# Best Way To Strip Stain (Minwax Water Based)



## Wood4Brains (Jul 25, 2012)

Hi there, Everyone:

So I put minwax water based stain on my project and I really don't like how it looks. I used prestain, but I have not sealed it with anything yet.

How hard would it be to strip it? And what would be the best way. I unfortunately don't have any kind of belt sander or any other electric sander.

It is one 2 X 12 by about 60 inches and three 2 X 3 by about 60 inches as well. All pine and douglass fir.

I do have an electric drill (corded). Can I put a sanding attachment on that? 

Should I just build new ones? (The wood was about $20 total)

Oh, I want to use danish oil instead once I strip them.

Thanks in advance.


----------



## cabinetman (Jul 5, 2007)

You could use a chemical stripper. Or a block of wood and sandpaper. If these parts were for your display, I would have done any glue ups before doing any finishing.










 







.


----------



## Wood4Brains (Jul 25, 2012)

Thanks again, Cabinetman;

Yup, they are for the clothing racks that I made.



> I would have done any glue ups before doing any finishing.


Just so I understand, you mean put the thing together first, and THEN do the finishing, right?

(Again, thanks for ALL your help on these forums. I REALLY appreciate it.)


----------



## cabinetman (Jul 5, 2007)

Wood4Brains said:


> Thanks again, Cabinetman;
> 
> Yup, they are for the clothing racks that I made.
> 
> ...


Yes...parts that are glued. You could also use lacquer thinner to wipe off the stain.









 





 
.


----------



## Steve Neul (Sep 2, 2011)

Wood4Brains said:


> Hi there, Everyone:
> 
> So I put minwax water based stain on my project and I really don't like how it looks. I used prestain, but I have not sealed it with anything yet.
> 
> ...


 With water based stain I don't think you will have much luck with solvents. Since you don't have a sander I think I would try using bleach to get rid of the color. You can use just common laundry bleach. The color shouldn't be too deep since you used a wood conditioner.


----------



## jack warner (Oct 15, 2010)

id stay away from bleach. what about it dont you like? your best bet is to saturate with lacquer thinner, wipe off, the sand with 220. let dry then use your danish oil. your probably not gonna get all the color out so you might consider a darker danish oil to make up for whats left.


----------



## Wood4Brains (Jul 25, 2012)

Thanks everyone for the suggestions.



> what about it dont you like?


well, I DID like the lack of odor from the water-based stain.

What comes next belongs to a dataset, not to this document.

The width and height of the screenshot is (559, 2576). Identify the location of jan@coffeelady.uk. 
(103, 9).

But compared to the Danish oil, the water-based stain just seems so fake. Maybe I let it sit for too long before wiping off (the can said between one and five minutes, and I was pretty meticulous to wipe off within three minutes). 

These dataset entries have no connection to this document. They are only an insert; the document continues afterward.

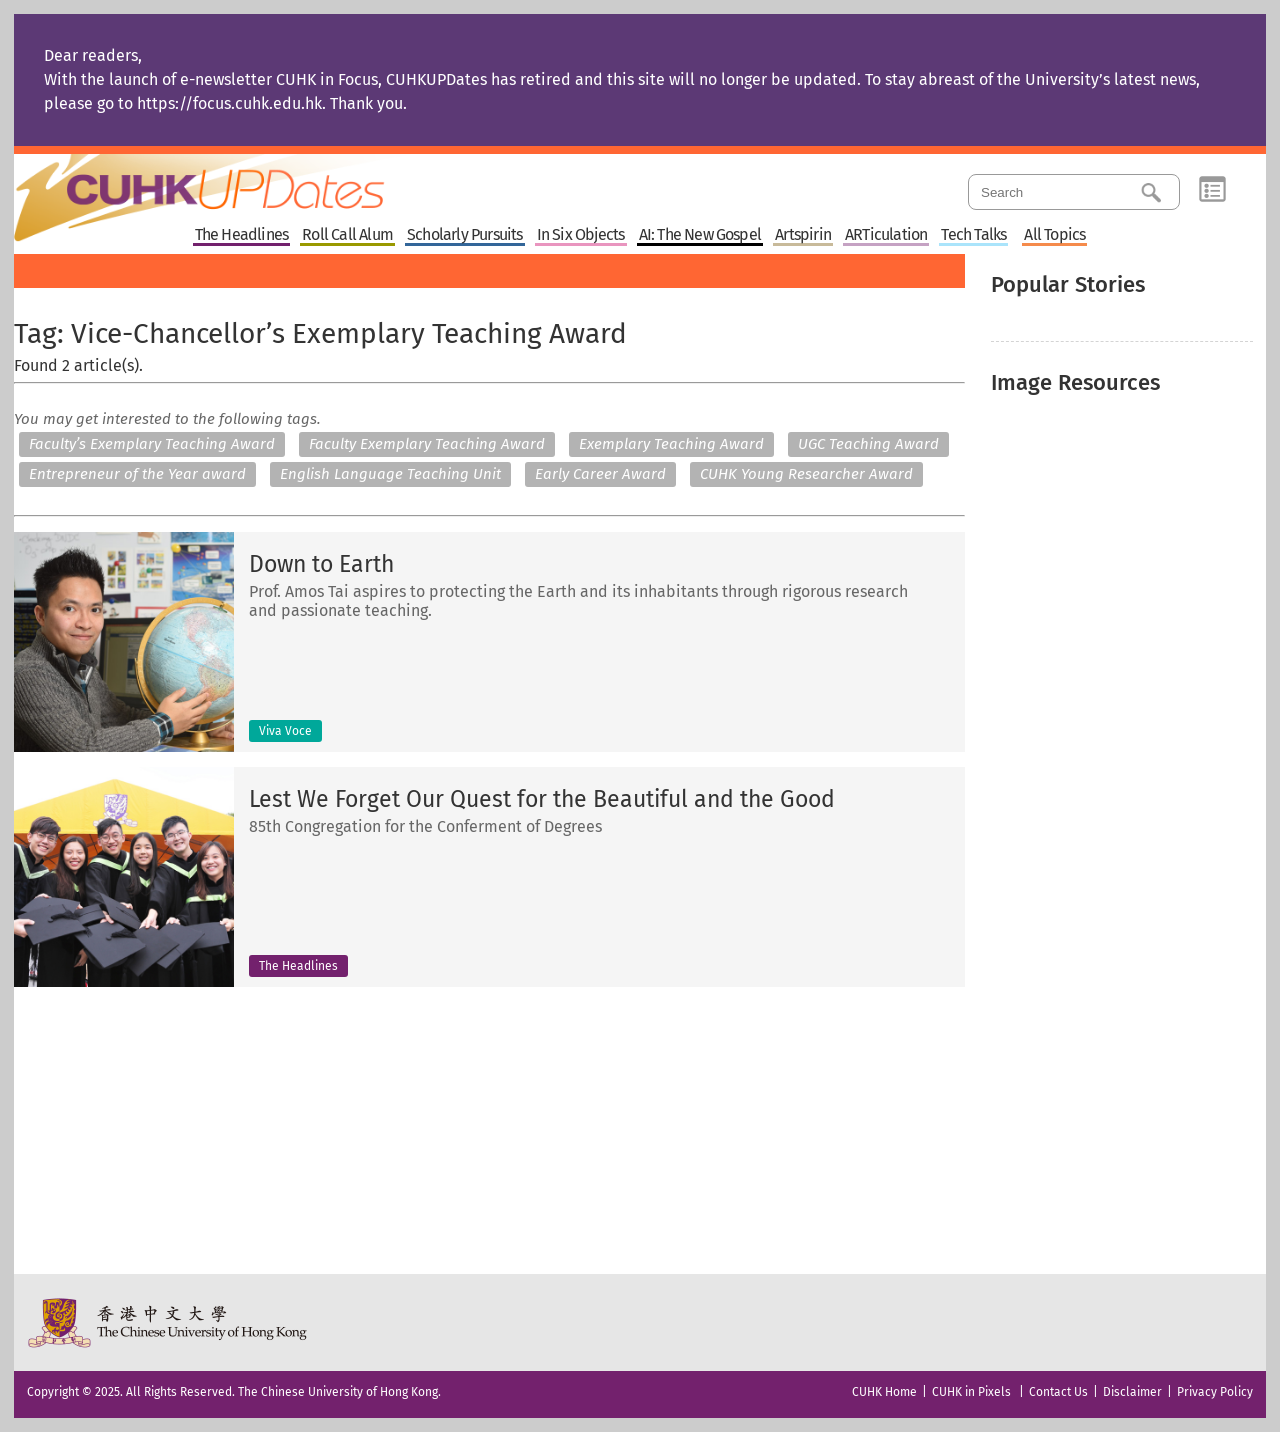  What do you see at coordinates (542, 799) in the screenshot?
I see `Lest We Forget Our Quest for the Beautiful and the Good` at bounding box center [542, 799].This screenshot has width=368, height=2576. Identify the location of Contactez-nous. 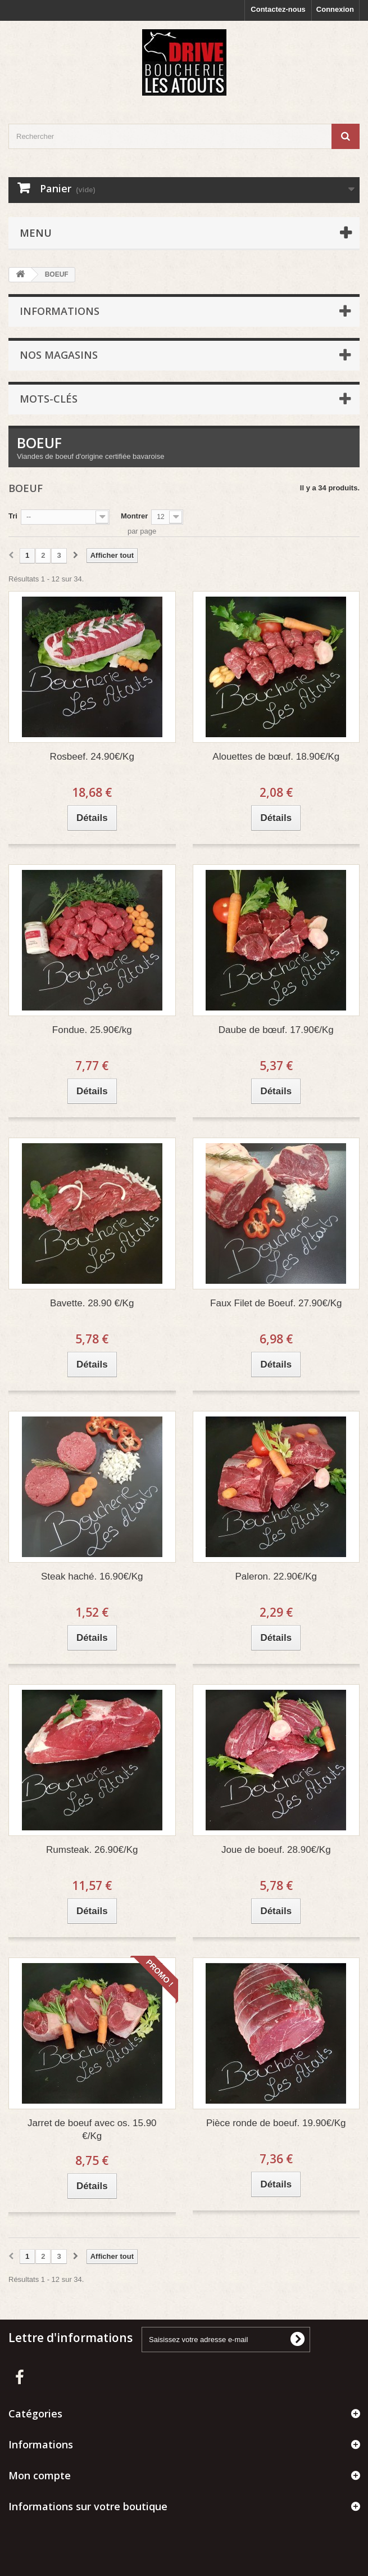
(278, 9).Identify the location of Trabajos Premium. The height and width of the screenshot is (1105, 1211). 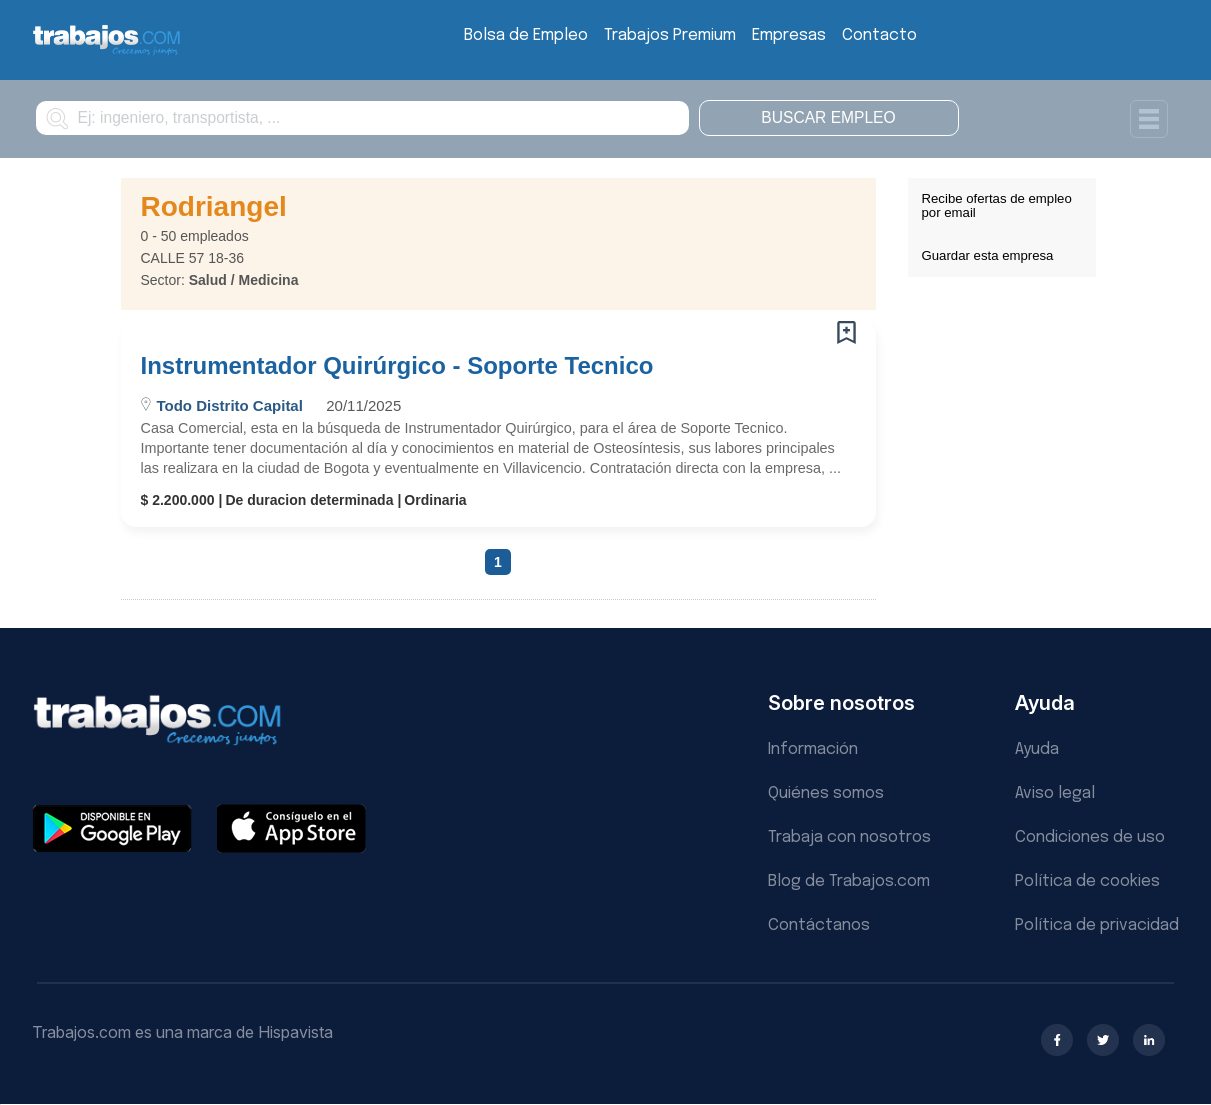
(670, 35).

I know I am not describing it well; just the danish oil seems a lot more natural than the stain.

Of course, this is probably entirely due to my technique (or lack thereof). Just for my competence level, the Danish oil produces lots better results.


----------



## Steve Neul (Sep 2, 2011)

Wood4Brains said:


> Thanks everyone for the suggestions.
> 
> 
> 
> ...


No, you are describing the water based stain very well. It had nothing to do with your technique, it's just the product. An oil based stain will penetrate the wood and bring out the grain much better. I normally will use a latex stain when I'm trying to make real wood work with a vinyl woodgrain print or formica. It needs to look more fake in this application.


----------



## Wood4Brains (Jul 25, 2012)

Thank you Steve for explaining that. I thought it was primarily just me.

The best way to describe it to those who might be thinking about using some is the water based stain is the equivalent to wood what the spray on tans are to people. While they do allow the grain to show through, they somehow seem to have a paint-like feel (i.e., on the surface) to them.

I will try calling minwax on Monday and see if they have any suggestions on how to strip it.

I did buy one of those round sanding disk inserts for my electric drill and I am tempted to use it... I worry that it will leave so many sanding marks that I am going to end up doing TWICE as much sanding by hand afterwards.


----------



## Bill White 2 (Jun 23, 2012)

Put the MW stuff in the trash. Then, buy some water based dye stain (if ya wanna use water). Remember that any WB product will raise wood grain, and require a light sanding between stain and finish coats.
I use a wiping varnish after staining. Good results after several coats, wax and buff with 0000 steel wool. A very tactile finish, and long lasting.
Bill


----------



## Wood4Brains (Jul 25, 2012)

I still haven't called minwax yet, but it does look like you can remove the stain with 40 grit sandpaper and a lot of elbow grease - I don't have a sander :sad:


----------